I’m not saying that God has left me. God is still here with me. I feel HIS presence and I know that He will not stay silent forever. This is a time of reflection and learning.

I was able to drive to Georgia to spend a few days with my daughter, Kiowa, who has been in Georgia since the beginning of April. Talon, Ty and I drove down to see her and spend Mother’s Day with her. Kiowa lives out in the boonies. Seriously, her town is a few houses that share a zip code and nothing more! She has no internet and no cell phone connection for those of us with companies that aren’t Verizon. Kiowa has service most of the time, but the boys and I did not. Internet services do not provide services to her area, she will blow through the gigs with a hot spot, so she will more than likely have to get satellite. Talon was going crazy without his phone and camped out at the only hot spot in the house. I still had my phone glued to my hip, even though it was a useless accessory at that point. About 3 days in, I realized that God was trying to teach me something here. There is peace in being unplugged. When I finally give up on trying to find a “connection,” let go of the constant need to watch something or be on my lap top, I will hear God again. I will again find the most important “connection” that I don’t ever want to lose.

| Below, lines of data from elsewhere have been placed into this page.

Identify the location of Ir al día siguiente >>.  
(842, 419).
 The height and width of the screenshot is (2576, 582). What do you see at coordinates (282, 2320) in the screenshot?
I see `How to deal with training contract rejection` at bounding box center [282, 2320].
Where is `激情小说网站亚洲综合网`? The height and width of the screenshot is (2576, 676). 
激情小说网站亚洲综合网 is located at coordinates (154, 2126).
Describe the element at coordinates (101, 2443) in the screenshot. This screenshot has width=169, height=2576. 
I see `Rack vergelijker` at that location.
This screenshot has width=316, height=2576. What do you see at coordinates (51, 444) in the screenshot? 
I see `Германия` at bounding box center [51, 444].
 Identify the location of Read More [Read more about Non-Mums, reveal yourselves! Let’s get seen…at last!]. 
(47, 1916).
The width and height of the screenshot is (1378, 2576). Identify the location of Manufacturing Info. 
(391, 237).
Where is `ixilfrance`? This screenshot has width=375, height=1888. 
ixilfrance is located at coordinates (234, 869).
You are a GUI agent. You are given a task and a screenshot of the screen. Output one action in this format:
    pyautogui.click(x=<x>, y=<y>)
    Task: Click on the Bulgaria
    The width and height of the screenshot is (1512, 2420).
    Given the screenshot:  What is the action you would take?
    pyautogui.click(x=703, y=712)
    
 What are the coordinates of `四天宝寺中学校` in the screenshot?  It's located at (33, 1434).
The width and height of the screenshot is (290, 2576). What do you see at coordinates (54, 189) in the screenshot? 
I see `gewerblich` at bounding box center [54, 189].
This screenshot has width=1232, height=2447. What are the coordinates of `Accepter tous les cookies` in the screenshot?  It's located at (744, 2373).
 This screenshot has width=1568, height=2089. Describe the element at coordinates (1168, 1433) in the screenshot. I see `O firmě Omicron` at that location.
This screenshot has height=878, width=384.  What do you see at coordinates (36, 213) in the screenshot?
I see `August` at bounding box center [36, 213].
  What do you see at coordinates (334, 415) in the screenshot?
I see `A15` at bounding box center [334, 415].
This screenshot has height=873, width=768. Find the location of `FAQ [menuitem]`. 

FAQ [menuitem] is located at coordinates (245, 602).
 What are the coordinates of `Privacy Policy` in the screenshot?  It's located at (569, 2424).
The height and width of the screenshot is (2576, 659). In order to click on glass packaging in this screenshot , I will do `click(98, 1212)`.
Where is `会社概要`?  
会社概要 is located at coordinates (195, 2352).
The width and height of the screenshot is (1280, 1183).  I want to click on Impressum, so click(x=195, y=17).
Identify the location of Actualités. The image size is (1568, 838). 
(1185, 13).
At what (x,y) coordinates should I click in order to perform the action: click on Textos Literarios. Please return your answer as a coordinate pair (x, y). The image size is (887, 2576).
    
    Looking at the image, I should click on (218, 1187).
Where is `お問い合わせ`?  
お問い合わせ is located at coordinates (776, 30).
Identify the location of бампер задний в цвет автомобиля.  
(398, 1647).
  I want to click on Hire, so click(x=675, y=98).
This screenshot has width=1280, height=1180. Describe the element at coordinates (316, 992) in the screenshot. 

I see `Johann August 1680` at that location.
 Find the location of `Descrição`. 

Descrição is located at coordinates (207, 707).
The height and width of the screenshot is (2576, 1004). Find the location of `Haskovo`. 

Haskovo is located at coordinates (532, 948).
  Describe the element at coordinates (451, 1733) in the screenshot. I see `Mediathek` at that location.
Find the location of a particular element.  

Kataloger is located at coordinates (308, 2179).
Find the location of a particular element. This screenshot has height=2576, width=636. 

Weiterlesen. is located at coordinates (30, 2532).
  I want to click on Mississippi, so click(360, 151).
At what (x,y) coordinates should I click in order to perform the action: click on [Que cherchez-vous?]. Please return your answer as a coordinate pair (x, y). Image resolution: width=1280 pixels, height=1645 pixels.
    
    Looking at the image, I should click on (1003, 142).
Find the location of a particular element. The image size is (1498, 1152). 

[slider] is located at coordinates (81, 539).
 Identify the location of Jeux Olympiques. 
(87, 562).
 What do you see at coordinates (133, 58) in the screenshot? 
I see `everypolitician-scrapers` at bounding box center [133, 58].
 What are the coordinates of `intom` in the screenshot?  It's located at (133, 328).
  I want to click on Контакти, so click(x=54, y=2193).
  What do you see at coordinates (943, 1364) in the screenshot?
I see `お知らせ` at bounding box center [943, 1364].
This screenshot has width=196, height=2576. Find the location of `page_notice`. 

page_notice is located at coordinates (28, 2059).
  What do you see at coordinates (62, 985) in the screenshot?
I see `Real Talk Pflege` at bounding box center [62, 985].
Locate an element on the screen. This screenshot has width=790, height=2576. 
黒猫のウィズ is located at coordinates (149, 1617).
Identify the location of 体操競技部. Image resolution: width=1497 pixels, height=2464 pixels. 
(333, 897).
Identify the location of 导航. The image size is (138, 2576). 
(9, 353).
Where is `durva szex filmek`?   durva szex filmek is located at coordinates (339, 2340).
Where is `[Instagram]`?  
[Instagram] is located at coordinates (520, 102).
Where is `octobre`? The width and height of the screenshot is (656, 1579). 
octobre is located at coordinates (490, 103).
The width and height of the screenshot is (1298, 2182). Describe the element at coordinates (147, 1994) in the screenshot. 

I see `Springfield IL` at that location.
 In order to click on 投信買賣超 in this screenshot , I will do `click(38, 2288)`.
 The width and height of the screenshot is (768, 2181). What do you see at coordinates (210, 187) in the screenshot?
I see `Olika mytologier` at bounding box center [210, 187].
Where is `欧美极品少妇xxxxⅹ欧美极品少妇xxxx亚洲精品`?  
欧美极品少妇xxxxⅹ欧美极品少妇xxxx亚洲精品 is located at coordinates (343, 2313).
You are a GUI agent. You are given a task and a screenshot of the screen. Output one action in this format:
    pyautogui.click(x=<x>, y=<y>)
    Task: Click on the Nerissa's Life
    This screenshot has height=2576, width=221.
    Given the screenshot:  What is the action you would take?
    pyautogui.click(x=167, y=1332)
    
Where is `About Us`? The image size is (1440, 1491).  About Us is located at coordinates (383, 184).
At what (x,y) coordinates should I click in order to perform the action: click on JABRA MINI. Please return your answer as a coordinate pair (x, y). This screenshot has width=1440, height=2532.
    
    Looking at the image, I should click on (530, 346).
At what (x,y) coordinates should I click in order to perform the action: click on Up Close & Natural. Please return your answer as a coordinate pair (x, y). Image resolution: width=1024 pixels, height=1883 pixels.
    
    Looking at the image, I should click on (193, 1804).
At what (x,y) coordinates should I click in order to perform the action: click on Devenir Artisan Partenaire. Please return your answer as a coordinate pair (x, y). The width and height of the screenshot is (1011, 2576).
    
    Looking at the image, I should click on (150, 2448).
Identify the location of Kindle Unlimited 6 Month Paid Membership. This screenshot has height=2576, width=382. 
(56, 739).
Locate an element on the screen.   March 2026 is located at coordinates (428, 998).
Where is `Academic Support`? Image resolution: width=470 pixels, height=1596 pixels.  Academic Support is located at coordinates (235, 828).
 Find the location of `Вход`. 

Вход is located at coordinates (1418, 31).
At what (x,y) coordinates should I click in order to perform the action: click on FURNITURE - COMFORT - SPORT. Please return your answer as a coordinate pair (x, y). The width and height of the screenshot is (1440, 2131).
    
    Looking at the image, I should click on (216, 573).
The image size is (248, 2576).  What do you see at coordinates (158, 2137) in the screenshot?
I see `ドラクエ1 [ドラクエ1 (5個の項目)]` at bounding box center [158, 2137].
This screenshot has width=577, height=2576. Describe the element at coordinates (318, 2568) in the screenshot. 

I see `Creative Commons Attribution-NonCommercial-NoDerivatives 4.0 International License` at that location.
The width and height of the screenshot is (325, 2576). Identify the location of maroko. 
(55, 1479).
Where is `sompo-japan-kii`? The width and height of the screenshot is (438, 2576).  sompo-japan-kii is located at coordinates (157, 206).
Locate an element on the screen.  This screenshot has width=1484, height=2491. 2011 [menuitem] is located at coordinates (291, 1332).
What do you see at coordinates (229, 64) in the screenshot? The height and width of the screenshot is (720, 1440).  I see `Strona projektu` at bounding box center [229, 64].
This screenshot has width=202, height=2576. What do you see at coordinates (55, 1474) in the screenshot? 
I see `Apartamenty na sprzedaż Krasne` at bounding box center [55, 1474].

So, back to the land of cell phones, lap tops, and Facebook, I am shutting it all off and spending time with God. It won’t be easy. Why is it so hard to make time for the ONE that I love with all of my heart? Why do I let all of these things get in the way of my relationship with HIM?

God has given me a ministry of prayer. I have seen some things at the world level start to happen in answer to my prayers. I am in awe that God gives us the privilege to partner with Him in His ministry and will. I cannot pray efficiently when I let technology and the busyness of life take priority over what God wants me to do. I need to unplug on a daily basis and put God’s ministry first. I have finally found my God given ministry. I now need to make it a priority.

God’s silence doesn’t mean that He has left us. Sometimes, it simply means that we have something to learn.